*** Exercise data ***

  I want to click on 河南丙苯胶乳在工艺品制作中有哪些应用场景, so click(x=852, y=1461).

*** End of Exercise data ***
*** Exercise data ***

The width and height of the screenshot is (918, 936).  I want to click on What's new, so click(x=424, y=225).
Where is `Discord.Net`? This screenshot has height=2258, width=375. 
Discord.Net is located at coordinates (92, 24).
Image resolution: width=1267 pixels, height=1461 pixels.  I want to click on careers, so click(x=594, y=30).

*** End of Exercise data ***

What is being asked
Each line in the entries above, starting at the line with "The width and" and ending at the line with "Image resolution: width=1267", is to be printed exactly, and only those lines.

Task response
The width and height of the screenshot is (918, 936).  I want to click on What's new, so click(x=424, y=225).
Where is `Discord.Net`? This screenshot has height=2258, width=375. 
Discord.Net is located at coordinates (92, 24).
Image resolution: width=1267 pixels, height=1461 pixels.  I want to click on careers, so click(x=594, y=30).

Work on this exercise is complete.